Task requirements: Omit all pictures, then repeat the listing exactly.

Data for analysis:
____

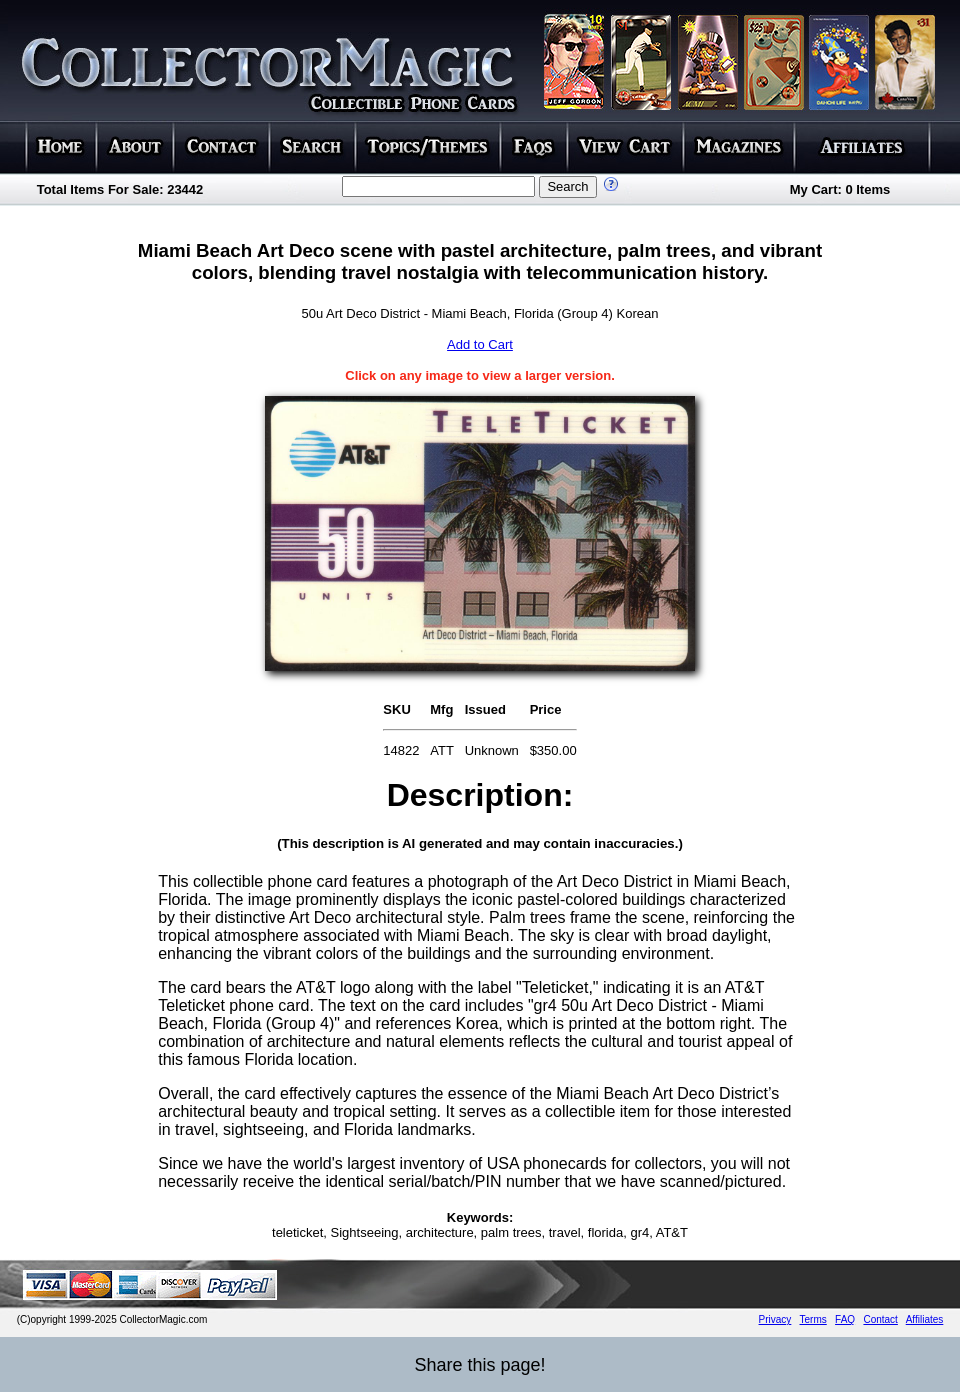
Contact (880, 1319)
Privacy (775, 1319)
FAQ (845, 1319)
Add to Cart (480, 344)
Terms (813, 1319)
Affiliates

____

Answer to the problem:
Contact (880, 1319)
Privacy (775, 1319)
FAQ (845, 1319)
Add to Cart (480, 344)
Terms (813, 1319)
Affiliates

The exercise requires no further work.